While we’re moving closer to House 2.0, there’s still a long way to go. Nick Judd suggests on direction at techPresident, this move puts the floor of the U.S. House in your hand:

The House Republicans have their share of tech-savvy staffers who have brought their side of the Hill out of the Stone Age when it comes to things like what a member’s website can do, for instance, encouraging lawmakers to adopt Drupal, a popular open-source content management system. They’ve also come up with new ways to interact with voters, such as YouCut and a project to solicit tales of regulatory woe from business owners. That said, in August, after Congress squeaked a debt-ceiling deal through both houses, Politifact reported that House Republicans have had trouble making good on another 21st-century promise: to post all legislation online 72 hours in advance of a vote.
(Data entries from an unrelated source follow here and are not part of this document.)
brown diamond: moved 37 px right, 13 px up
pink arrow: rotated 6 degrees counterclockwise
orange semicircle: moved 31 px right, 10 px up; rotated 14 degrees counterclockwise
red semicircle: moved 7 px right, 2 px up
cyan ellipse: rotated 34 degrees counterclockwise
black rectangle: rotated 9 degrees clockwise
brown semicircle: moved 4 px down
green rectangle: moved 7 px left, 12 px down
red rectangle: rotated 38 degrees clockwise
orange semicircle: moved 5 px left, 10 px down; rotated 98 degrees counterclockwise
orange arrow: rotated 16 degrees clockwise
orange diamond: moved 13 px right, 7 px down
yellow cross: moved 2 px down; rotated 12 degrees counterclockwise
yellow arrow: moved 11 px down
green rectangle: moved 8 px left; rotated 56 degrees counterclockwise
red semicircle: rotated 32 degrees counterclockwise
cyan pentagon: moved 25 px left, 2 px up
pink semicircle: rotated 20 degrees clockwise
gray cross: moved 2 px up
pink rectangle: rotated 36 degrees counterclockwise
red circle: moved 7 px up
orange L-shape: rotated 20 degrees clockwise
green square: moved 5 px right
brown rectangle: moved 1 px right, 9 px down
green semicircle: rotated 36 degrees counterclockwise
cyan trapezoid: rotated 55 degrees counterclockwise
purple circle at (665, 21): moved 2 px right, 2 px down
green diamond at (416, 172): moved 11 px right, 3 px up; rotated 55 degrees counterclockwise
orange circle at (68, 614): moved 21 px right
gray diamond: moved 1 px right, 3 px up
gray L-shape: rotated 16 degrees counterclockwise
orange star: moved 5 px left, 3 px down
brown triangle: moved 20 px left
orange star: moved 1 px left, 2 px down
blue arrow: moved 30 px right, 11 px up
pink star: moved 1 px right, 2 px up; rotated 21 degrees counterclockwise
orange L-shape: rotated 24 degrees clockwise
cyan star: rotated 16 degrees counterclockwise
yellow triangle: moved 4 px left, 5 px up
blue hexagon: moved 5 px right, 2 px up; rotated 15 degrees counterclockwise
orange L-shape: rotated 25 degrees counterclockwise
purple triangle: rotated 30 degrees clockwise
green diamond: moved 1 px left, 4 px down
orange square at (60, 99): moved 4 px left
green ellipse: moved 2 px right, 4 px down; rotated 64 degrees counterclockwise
Live video from the House floor on a mobile device isn’t likely to stimulate movement on the issues that matter to many citizens, including jobs, education, energy costs or healthcare, to name the hot buttons that will be discussed at tonight’s Republican primary debate. It will, however, give citizens a direct window to watch debates from wherever they are, however, and that’s a step forward. Speaking as someone who has suffered through abysmal streamed video of committee meetings many times — or not seen them online at all — here’s hoping that the next step for Congressional staff is to bring those proceedings into the 21st century soon too.

Update: Commenting on my post about this news on Google Plus, software architect David Bucci questions just how “open” the format in question is: “This gets an “interesting use of the word ‘open’” alert – first it tries SilverLight, then falls back to Flash, and then HTML5 using the patent-encumbered H.264. Umm … I’m looking for the “open” in there … ubiquitous != open. Instead of “open format”, it must mean “open access” (which I applaud).”